Было в письмах и о нем, Федоре. Она жалела его, плакала, думая о нем, просила и родителей, когда он придет к ним, пожалеть его. Но, писала она, теперь она особенно ясно видела, что, останься с ним, обмельчала бы окончательно, погибла интеллектуально.
Вот как. Он, оказывается, был виноват в том духовном и творческом кризисе, который она переживала и от которого освободилась лишь теперь, уйдя от него. Не годы революции и гражданской войны, оторвавшие ее от письменного стола, виноваты, а он, связь с ним.
Он виноват. Как будто он сам не мучился тем же, что и она, не мечтал о том же: чтобы скорее кончилась гражданская война, затем - афганская повинность и вернуться к творчеству.

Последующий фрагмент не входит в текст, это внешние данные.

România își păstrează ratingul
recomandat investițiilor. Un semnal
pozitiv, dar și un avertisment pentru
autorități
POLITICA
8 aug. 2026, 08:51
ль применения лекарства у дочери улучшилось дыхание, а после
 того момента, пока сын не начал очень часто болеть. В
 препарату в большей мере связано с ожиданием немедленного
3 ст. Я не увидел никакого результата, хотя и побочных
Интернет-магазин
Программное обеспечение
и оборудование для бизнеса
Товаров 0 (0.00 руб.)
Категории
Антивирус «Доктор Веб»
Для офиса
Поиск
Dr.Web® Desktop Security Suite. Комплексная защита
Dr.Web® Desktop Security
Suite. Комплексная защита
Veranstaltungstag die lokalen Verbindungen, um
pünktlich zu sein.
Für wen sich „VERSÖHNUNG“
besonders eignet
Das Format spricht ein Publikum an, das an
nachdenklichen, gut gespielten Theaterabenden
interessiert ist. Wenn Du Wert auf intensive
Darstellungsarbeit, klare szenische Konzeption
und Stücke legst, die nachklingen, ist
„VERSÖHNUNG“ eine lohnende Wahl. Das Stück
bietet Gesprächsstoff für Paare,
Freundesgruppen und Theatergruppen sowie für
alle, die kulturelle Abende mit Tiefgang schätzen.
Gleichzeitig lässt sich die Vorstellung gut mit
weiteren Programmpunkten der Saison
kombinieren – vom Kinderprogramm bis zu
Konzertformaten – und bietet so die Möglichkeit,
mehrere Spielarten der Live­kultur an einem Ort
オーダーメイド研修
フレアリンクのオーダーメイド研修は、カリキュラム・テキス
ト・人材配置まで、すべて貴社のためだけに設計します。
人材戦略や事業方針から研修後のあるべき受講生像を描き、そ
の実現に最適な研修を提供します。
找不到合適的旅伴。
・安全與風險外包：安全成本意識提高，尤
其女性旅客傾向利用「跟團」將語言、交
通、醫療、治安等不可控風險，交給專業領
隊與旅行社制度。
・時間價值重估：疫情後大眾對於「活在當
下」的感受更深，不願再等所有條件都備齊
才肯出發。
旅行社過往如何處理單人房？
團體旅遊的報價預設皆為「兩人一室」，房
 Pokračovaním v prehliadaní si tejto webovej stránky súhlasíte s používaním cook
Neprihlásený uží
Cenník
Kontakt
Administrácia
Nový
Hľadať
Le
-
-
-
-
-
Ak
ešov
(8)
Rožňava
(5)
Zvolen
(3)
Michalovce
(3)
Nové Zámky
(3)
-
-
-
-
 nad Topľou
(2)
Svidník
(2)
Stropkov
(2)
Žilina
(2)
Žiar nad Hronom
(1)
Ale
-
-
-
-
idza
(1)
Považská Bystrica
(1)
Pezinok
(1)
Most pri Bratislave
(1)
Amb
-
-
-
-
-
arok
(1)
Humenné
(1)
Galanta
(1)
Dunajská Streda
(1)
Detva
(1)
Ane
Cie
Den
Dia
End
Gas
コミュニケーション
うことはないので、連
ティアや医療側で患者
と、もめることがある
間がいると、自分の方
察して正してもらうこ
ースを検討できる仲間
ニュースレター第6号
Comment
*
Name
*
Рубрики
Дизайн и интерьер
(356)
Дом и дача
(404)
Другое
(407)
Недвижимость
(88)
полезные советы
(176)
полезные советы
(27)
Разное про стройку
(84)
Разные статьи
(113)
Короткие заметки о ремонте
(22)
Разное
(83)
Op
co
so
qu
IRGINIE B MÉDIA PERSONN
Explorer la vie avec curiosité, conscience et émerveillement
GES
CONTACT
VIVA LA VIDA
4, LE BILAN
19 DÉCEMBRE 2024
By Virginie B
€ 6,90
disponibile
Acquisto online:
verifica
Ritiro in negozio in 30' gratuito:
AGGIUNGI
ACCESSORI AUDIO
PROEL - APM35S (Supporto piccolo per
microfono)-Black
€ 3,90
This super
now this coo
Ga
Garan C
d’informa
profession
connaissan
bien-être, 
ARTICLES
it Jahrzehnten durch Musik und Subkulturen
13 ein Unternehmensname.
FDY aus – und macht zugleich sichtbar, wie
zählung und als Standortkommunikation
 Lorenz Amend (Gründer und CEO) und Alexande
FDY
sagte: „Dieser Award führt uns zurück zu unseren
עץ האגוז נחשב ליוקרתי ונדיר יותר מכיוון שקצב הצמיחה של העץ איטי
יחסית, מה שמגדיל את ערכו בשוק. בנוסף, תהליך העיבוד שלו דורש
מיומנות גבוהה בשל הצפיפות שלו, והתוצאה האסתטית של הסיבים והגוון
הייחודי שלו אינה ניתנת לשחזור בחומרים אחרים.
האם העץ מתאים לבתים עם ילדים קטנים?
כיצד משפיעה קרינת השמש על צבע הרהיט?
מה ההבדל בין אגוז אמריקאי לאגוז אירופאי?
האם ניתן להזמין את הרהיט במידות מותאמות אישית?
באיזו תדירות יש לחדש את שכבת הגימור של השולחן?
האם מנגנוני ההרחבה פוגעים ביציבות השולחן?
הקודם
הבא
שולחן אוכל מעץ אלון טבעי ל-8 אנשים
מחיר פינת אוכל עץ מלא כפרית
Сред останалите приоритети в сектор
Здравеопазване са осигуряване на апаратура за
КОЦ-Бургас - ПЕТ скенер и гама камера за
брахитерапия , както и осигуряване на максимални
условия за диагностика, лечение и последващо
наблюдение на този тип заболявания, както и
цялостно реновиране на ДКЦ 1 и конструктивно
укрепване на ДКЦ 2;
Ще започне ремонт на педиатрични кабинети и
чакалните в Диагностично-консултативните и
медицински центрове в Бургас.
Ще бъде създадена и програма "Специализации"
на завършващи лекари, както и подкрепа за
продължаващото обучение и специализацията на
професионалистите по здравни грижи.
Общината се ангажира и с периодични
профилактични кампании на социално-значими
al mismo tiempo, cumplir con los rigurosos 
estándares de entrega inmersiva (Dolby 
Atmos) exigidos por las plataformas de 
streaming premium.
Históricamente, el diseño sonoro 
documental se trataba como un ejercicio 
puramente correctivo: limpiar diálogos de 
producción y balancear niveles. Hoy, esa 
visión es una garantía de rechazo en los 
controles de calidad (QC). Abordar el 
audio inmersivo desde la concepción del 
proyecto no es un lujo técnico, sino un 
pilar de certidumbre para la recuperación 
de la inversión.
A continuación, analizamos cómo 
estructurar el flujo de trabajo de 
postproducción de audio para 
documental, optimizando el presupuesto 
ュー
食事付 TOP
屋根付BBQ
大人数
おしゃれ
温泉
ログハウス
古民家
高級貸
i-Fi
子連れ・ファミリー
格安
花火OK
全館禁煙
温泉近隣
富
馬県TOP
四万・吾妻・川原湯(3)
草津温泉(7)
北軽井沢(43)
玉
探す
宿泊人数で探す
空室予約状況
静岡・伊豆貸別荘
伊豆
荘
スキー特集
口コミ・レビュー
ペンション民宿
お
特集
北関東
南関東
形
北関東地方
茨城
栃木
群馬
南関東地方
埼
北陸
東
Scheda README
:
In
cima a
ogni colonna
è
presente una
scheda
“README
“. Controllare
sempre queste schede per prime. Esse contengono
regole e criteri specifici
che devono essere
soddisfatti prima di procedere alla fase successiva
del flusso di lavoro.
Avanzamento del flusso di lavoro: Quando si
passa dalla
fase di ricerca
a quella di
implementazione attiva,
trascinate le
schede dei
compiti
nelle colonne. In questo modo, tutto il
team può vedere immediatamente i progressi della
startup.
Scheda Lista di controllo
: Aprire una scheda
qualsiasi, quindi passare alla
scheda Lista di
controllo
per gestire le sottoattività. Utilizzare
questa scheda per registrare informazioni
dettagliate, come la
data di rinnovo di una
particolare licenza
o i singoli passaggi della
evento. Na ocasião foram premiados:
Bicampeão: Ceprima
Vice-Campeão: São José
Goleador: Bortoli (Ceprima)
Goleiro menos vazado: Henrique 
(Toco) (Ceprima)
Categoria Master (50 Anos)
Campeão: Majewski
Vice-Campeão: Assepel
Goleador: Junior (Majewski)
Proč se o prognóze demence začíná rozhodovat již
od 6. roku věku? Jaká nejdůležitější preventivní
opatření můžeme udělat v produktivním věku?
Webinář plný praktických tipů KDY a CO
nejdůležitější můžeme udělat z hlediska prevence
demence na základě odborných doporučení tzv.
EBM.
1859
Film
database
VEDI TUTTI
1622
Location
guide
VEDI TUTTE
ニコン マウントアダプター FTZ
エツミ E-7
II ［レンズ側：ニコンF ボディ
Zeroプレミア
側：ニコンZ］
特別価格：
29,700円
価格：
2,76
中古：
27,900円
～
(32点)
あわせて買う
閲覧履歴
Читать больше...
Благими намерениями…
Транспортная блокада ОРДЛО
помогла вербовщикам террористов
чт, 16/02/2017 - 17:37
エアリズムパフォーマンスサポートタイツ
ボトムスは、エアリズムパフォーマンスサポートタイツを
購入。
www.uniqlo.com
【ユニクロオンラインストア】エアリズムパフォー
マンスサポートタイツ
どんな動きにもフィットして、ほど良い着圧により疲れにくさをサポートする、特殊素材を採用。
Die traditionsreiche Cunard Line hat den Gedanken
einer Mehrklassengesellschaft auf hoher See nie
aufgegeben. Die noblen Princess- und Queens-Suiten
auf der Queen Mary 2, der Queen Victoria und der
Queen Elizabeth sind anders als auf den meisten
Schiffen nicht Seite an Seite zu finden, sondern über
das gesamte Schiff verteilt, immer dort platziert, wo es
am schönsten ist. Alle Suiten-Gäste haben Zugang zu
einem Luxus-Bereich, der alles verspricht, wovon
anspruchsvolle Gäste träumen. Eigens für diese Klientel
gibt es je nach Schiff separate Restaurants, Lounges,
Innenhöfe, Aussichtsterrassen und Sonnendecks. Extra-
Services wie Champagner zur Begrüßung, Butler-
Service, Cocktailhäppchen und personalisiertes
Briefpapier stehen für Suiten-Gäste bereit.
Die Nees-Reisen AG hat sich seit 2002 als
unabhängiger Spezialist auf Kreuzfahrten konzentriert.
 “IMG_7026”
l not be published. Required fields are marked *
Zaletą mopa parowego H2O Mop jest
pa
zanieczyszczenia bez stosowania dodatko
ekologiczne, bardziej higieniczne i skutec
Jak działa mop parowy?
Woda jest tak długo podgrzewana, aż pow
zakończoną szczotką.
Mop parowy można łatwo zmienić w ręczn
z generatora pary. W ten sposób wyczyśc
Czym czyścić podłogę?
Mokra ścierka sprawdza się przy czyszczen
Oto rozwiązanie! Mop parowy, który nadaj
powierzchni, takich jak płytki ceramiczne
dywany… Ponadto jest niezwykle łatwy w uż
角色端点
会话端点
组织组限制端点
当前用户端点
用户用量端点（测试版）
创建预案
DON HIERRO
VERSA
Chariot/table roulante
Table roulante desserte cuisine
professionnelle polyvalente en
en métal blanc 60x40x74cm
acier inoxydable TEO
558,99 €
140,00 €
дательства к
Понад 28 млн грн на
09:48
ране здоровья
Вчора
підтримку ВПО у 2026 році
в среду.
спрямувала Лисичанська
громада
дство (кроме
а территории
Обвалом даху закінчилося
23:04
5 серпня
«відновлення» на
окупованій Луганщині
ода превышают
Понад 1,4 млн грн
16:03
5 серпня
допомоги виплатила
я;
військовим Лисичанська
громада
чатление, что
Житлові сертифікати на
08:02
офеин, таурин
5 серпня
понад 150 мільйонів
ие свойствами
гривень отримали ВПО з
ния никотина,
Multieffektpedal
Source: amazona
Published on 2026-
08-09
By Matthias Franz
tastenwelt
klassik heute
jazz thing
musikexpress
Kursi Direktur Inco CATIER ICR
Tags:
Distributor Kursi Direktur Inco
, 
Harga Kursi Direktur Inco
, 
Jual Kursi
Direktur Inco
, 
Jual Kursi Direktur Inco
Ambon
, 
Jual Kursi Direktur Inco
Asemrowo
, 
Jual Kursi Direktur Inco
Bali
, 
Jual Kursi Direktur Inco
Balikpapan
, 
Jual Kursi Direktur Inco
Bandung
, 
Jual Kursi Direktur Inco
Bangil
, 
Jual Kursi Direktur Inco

Он тоже хотел писать, жить духовными поисками. Но до поры должен был сдерживать себя. А она себя не захотела сдерживать.
Нет, он не винил ее. Меньше всего мог винить в том, что она бежала из Кабула, бросив его дотягивать постылую лямку. У нее было на это право. Право превосходства ее артистической натуры. Он понимал: как литератор, она одареннее его, он всегда восхищался ее буйно изобретательным слогом, ее изощренной ассоциативностью. Даже ее письма, самые поспешные и краткие, были перенасыщены кружевным плетением стиля, - красками, образами, красотой.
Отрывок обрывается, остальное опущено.